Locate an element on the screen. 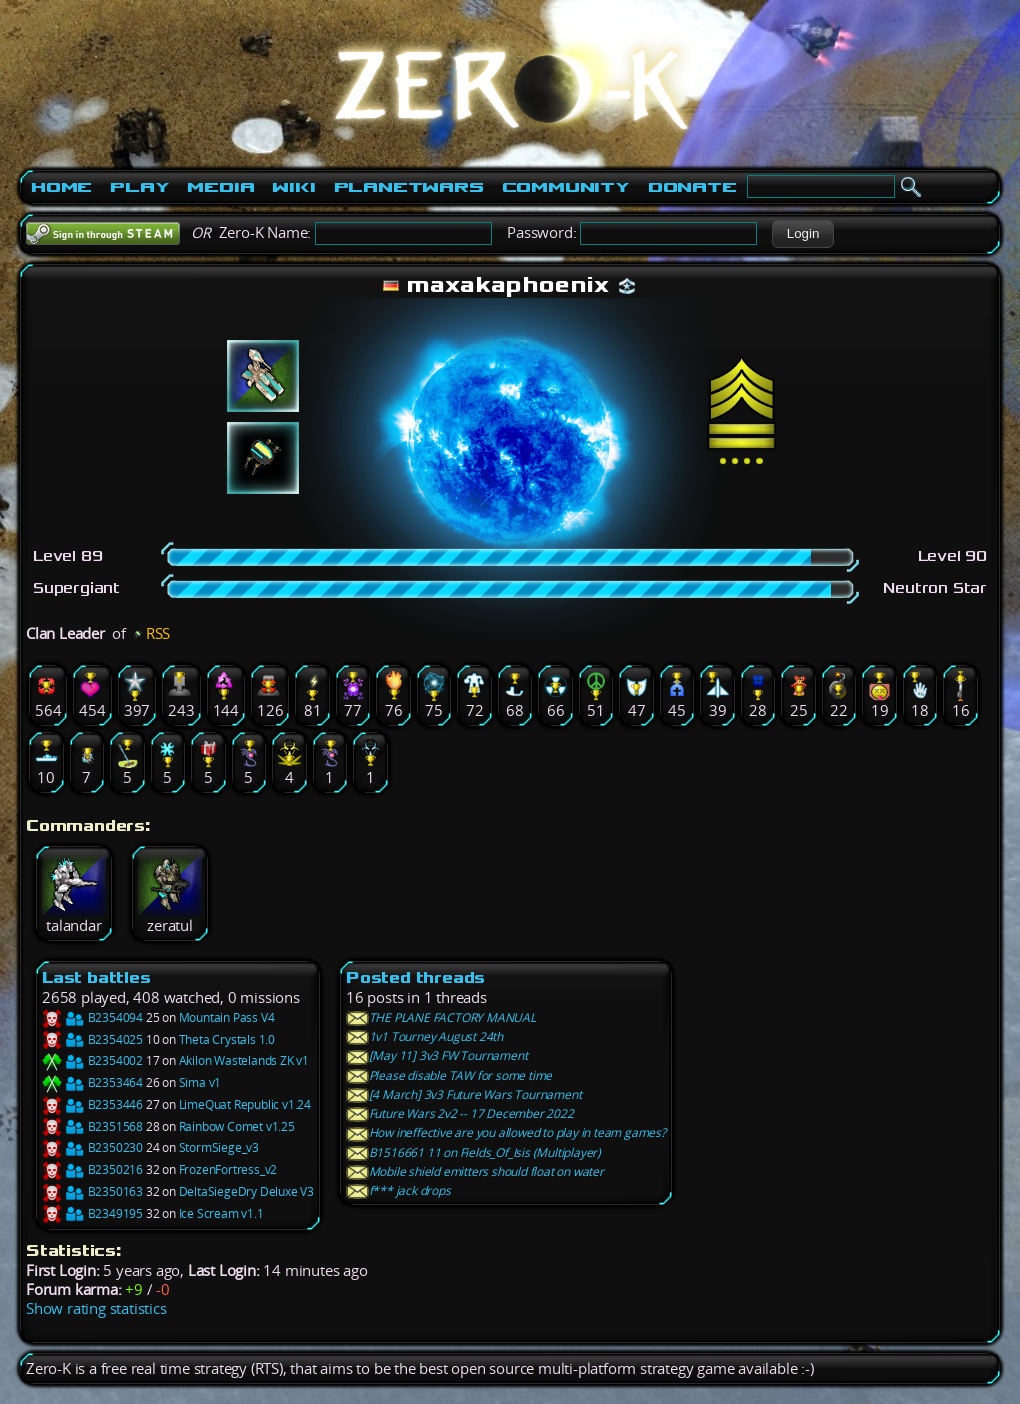 Image resolution: width=1020 pixels, height=1404 pixels. Community is located at coordinates (566, 187).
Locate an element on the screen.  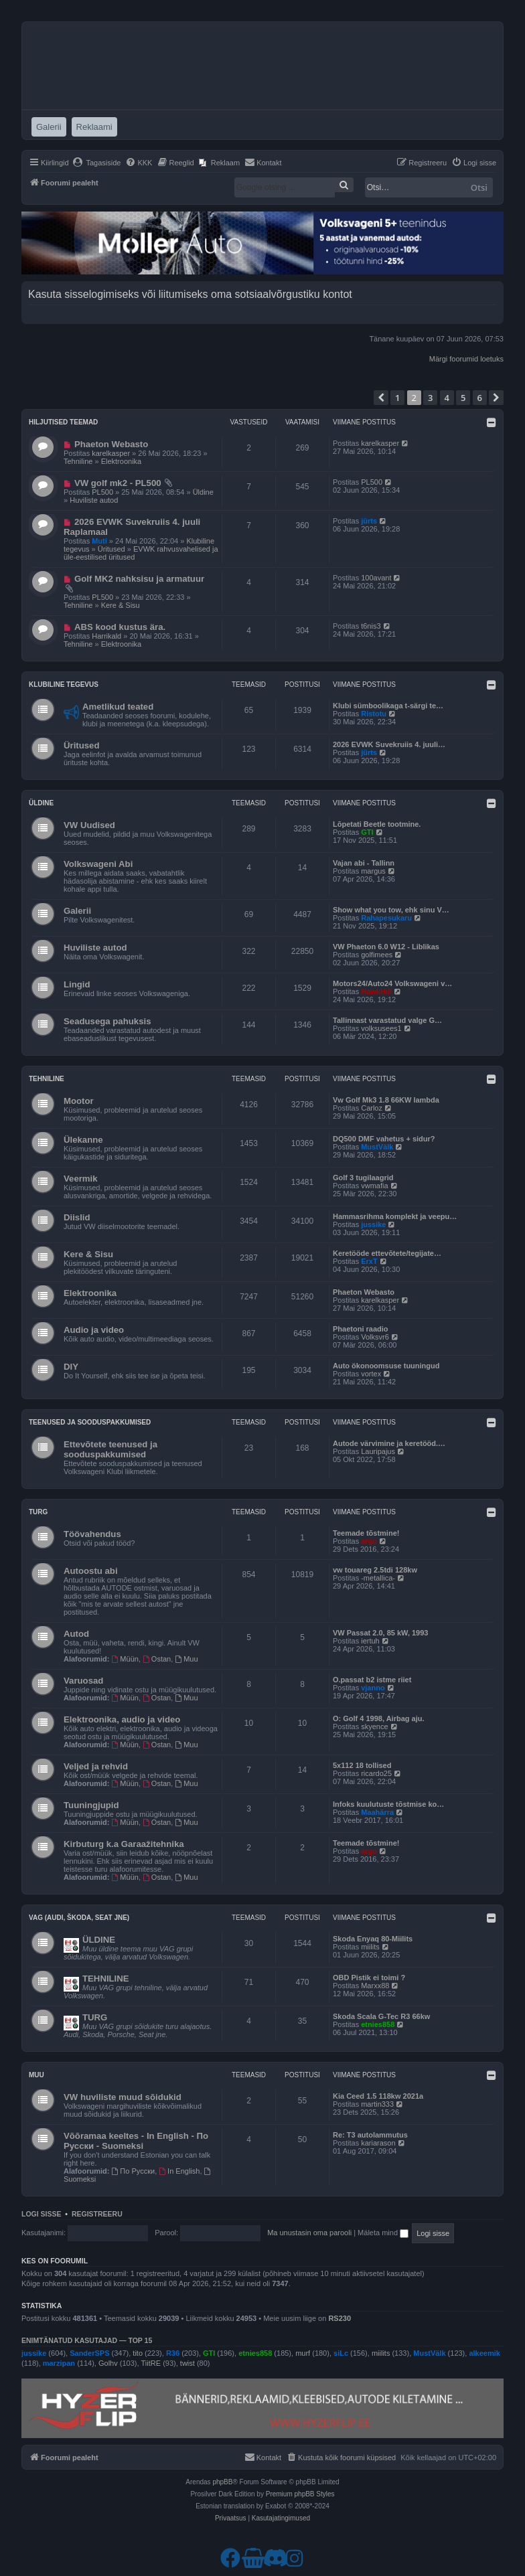
Ametlikud teated is located at coordinates (117, 707).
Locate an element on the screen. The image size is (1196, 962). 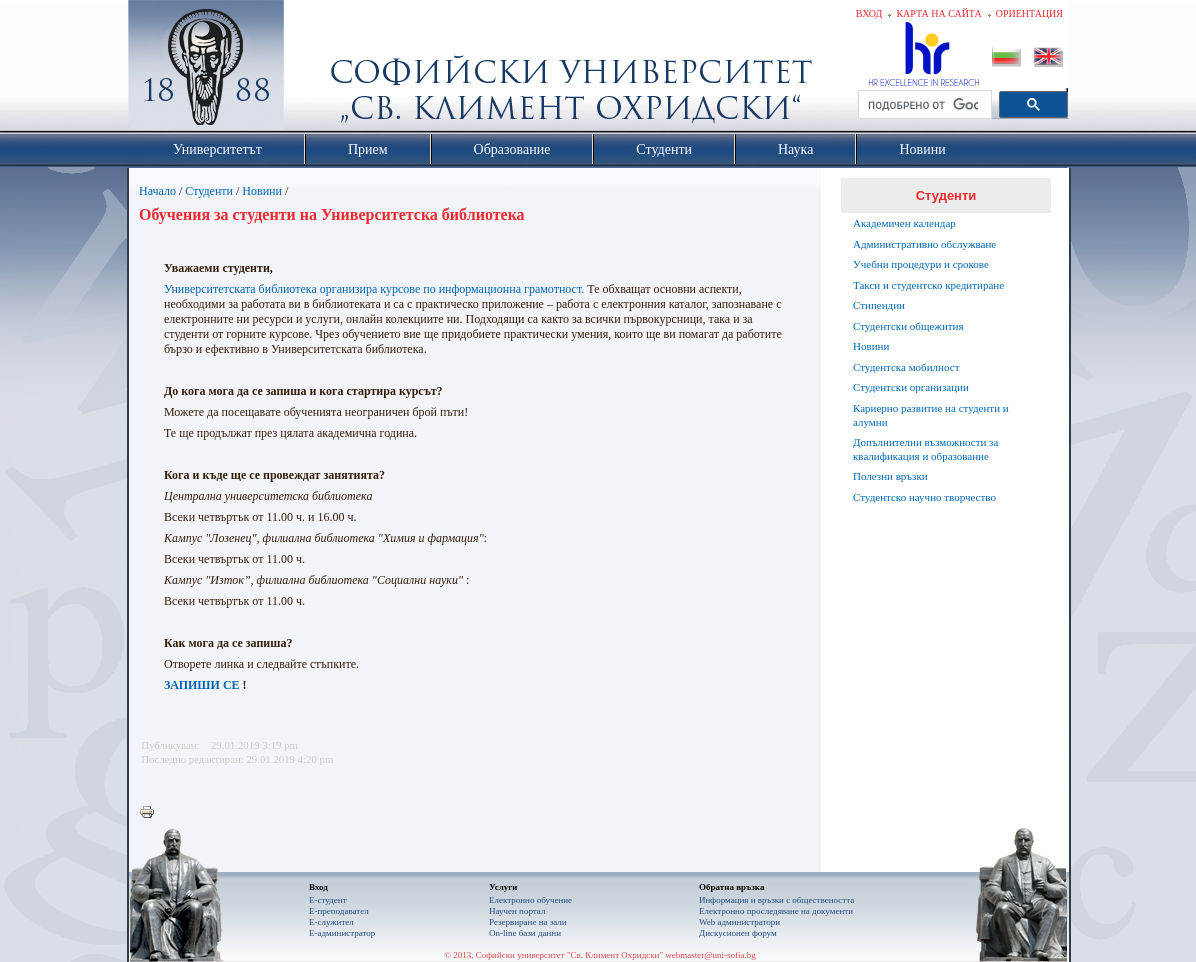
Резервиране на зали is located at coordinates (528, 922).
----
Your assignment:
Starting where a line contains "Locate an element on the screen. The" and finishing at the last line above, set down every line exactly as it reads, with no pictures.

Expected answer:
Locate an element on the screen. The image size is (1196, 962). 
Резервиране на зали is located at coordinates (528, 922).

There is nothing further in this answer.